Sunday, May 1, 2022

Pastrix & Accidental Saints

Pastrix: The Cranky, Beautiful Faith of a Sinner and Saint (Jericho Books, 2013)

Accidental Saints: Finding God in All the Wrong People (Convergent Books, 2015)

Nadia Bolz-Weber


Nadia Bolz-Weber seems like an unlikely star among Lutheran pastors. By her own account, she's a cynic with anger issues and a foul mouth, who devoted her early adult life to drugs, booze, and tattoos. She's now in great demand as a speaker and preacher, and the author of two very popular memoirs. She's also the founding pastor of a Lutheran mission church called House for All Sinners and Saints, in Denver, Colorado.

Pastrix starts with a precocious twelve-year-old Nadia in Sunday School, discovering that she knew more about the Bible than her teacher; in the Church of Christ, this was not a woman's place, and she soon smart-mouthed herself right out of the denomination. She was left with an image of God as punitive, angry, and judgmental, consumed with drawing lines between saints and sinners. "It did not seem to me, even back then, that God's grace or the radical love of Jesus was what united people in the Church of Christ; it was their ability to be good. Or at least their ability to appear good. And not everyone can pull that off."

When Nadia walked away from striving to appear good, she opened Pandora's box: cursing, listening to punk rock, smoking pot, drinking, dropping out of college, living in a commune, and hanging out with Wiccan lesbians. At the end of 1991, however, she was pulled aside from the path of alcoholic destruction: "It was as if God abruptly, even rudely, interrupted my life." God preferred that she not be dead by thirty, because he (so to speak) had another plan for her life, in which she would recognize grace, and feel compelled to talk about it.

Four years into sobriety, she met the man who would become her husband, who was studying in a Lutheran seminary. That sounds like more of God's handiwork, because the Lutheran church offered her a completely different picture of how God sees the world, and what we're supposed to do about it.

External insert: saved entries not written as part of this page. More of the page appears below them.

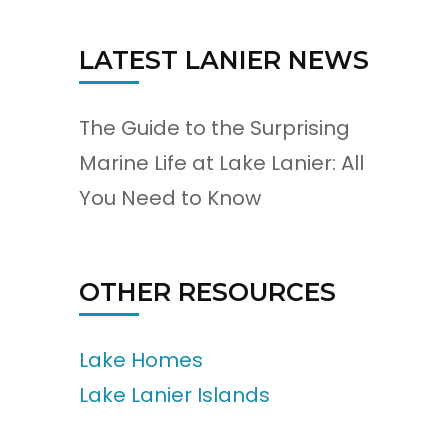
LATEST LANIER NEWS
The Guide to the Surprising
Marine Life at Lake Lanier: All
You Need to Know
OTHER RESOURCES
Lake Homes
Lake Lanier Islands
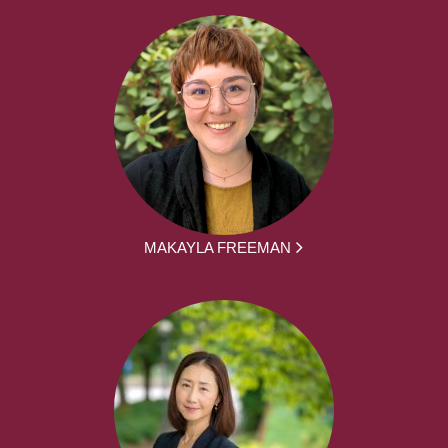
MAKAYLA FREEMAN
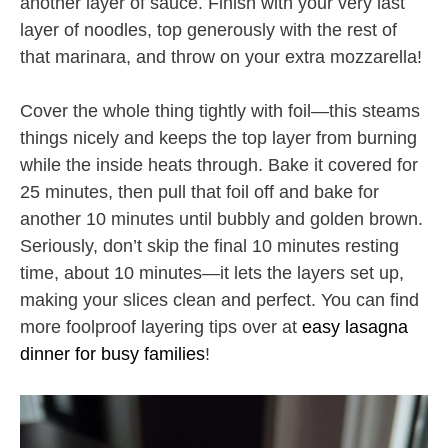
another layer of sauce. Finish with your very last
layer of noodles, top generously with the rest of
that marinara, and throw on your extra mozzarella!
Cover the whole thing tightly with foil—this steams
things nicely and keeps the top layer from burning
while the inside heats through. Bake it covered for
25 minutes, then pull that foil off and bake for
another 10 minutes until bubbly and golden brown.
Seriously, don’t skip the final 10 minutes resting
time, about 10 minutes—it lets the layers set up,
making your slices clean and perfect. You can find
more foolproof layering tips over at
easy lasagna
dinner for busy families
!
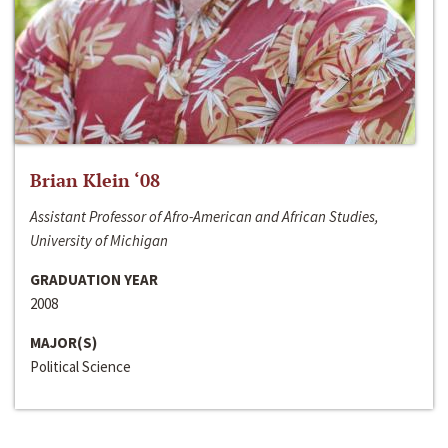
Brian Klein ‘08
Assistant Professor of Afro-American and African Studies,
University of Michigan
GRADUATION YEAR
2008
MAJOR(S)
Political Science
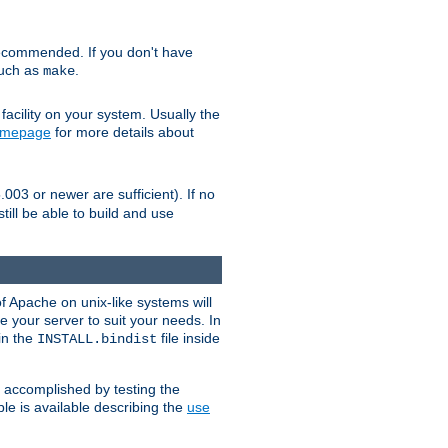
ecommended. If you don't have
such as
.
make
facility on your system. Usually the
omepage
for more details about
.003 or newer are sufficient). If no
still be able to build and use
of Apache on unix-like systems will
e your server to suit your needs. In
 in the
file inside
INSTALL.bindist
e accomplished by testing the
e is available describing the
use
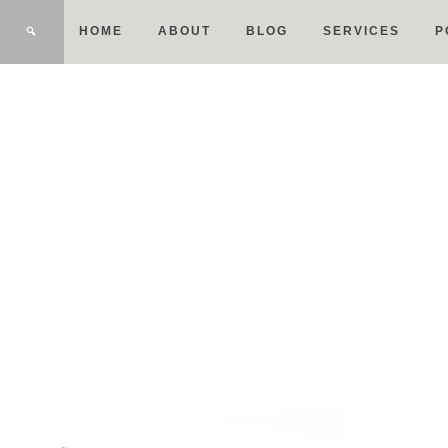
HOME
ABOUT
BLOG
SERVICES
P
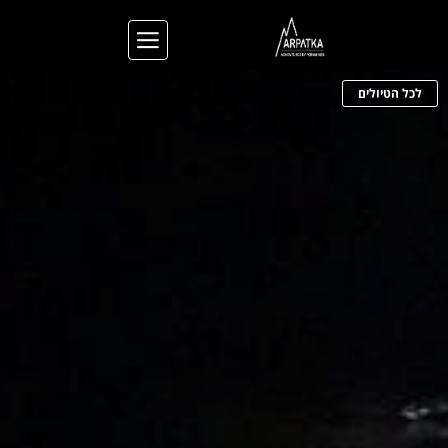
לכל הטיולים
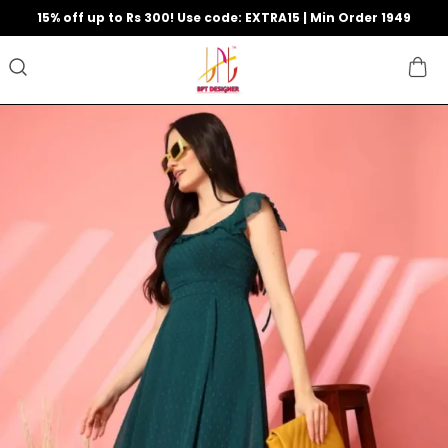
15% off up to Rs 300! Use code: EXTRA15 | Min Order 1949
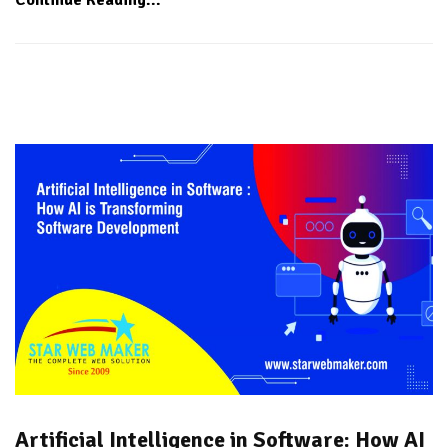
Artificial Intelligence in Software: How AI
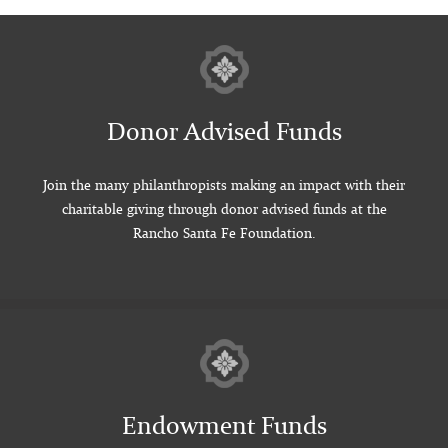
Donor Advised Funds
Join the many philanthropists making an impact with their
charitable giving through donor advised funds at the
Rancho Santa Fe Foundation.
Endowment Funds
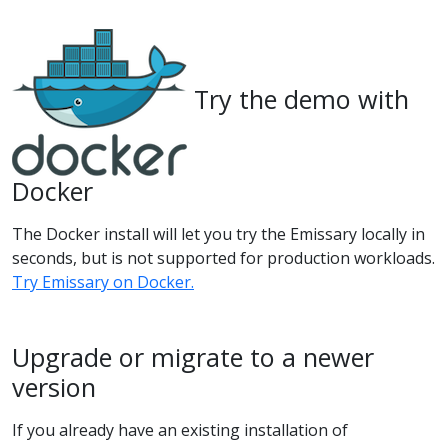
Try the demo with
Docker
The Docker install will let you try the Emissary locally in
seconds, but is not supported for production workloads.
Try Emissary on Docker.
Upgrade or migrate to a newer
version
If you already have an existing installation of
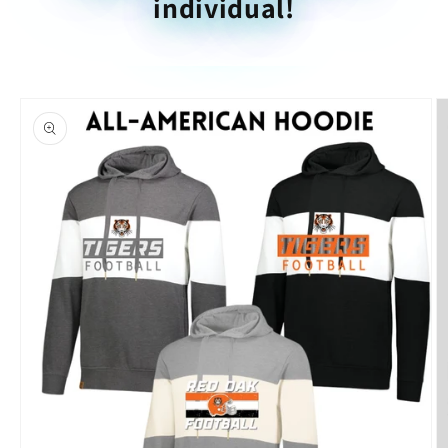
individual!
Skip to
product
information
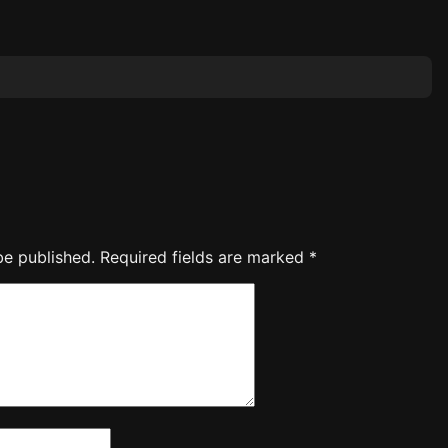
be published.
Required fields are marked
*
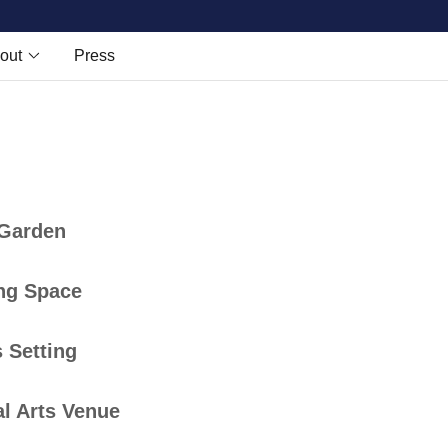
out
Press
 Garden
ng Space
 Setting
l Arts Venue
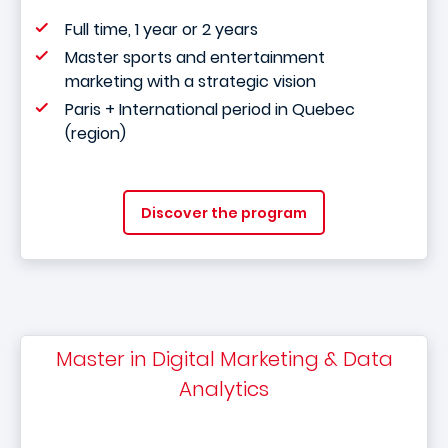
Full time, 1 year or 2 years
Master sports and entertainment
marketing with a strategic vision
Paris + International period in Quebec
(region)
Discover the program
Master in Digital Marketing & Data
Analytics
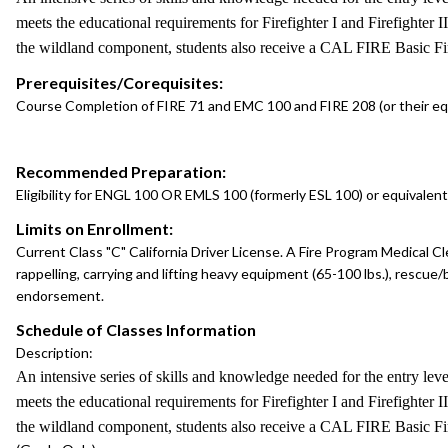
meets the educational requirements for Firefighter I and Firefighter 
the wildland component, students also receive a CAL FIRE Basic Fire
Prerequisites/Corequisites:
Course Completion of FIRE 71 and EMC 100 and FIRE 208 (or their equ
Recommended Preparation:
Eligibility for ENGL 100 OR EMLS 100 (formerly ESL 100) or equivalent
Limits on Enrollment:
Current Class "C" California Driver License. A Fire Program Medical Cl
rappelling, carrying and lifting heavy equipment (65-100 lbs.), rescue/b
endorsement.
Schedule of Classes Information
Description:
An intensive series of skills and knowledge needed for the entry lev
meets the educational requirements for Firefighter I and Firefighter 
the wildland component, students also receive a CAL FIRE Basic Fire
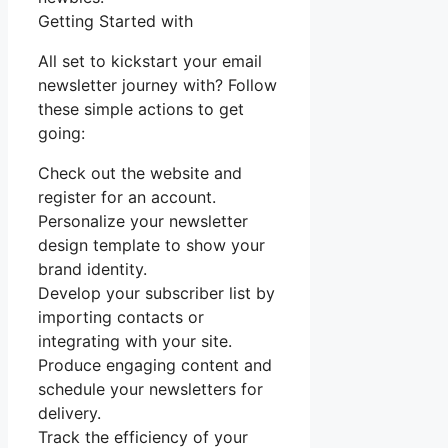
Getting Started with
All set to kickstart your email
newsletter journey with? Follow
these simple actions to get
going:
Check out the website and
register for an account.
Personalize your newsletter
design template to show your
brand identity.
Develop your subscriber list by
importing contacts or
integrating with your site.
Produce engaging content and
schedule your newsletters for
delivery.
Track the efficiency of your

The most obvious difference was the liturgy, a structure of themes and variations shared through centuries of tradition and practice. From week to week, some prayers are the same, and others change with the seasons, from Advent through Christmas, Epiphany, Lent and Easter. Following those same seasons, scripture readings span a three year cycle, a lectionary, observed in common by Catholics, Anglicans, and several Protestant denominations. This discipline is somehow just as liberating as it constraining. We don't have to figure out how to pray from scratch, or get stuck in the favorite Bible verses of our local preacher.

The other benefit of liturgy is that it requires community. It might be possible to be spiritual all by yourself, but you can't be religious. Bolz-Weber says, in Accidental Saints, "Spiritual feels individual and escapist. But to be religious (despite all the negative associations with that word) is to be human in the midst of other humans who are as equally messed up and obnoxious and forgiven as ourselves." That's what makes them qualified to share our joys, hear our confessions, and offer us God's forgiveness.

My favorite story in Accidental Saints is about the time Bolz-Weber agreed to give a talk to a national gathering of Lutheran youth. This was outside her comfort zone, since her regular congregants are nearly all adults, and she was nervous about how uncool she'd doubtless appear. On the plane, she sat next to a girl with pink bangs, in whose surly shyness she recognized her own teenage self. Suddenly, even in the unreal environment of the Superdome, it was simple: "I told them that this is a God who has always used imperfect people, that this is a God who walked among us and who ate with all the wrong people and kissed lepers...I told them that this God has never made sense."

But she made sense that night to a multitude of teenagers, and she does to me, too.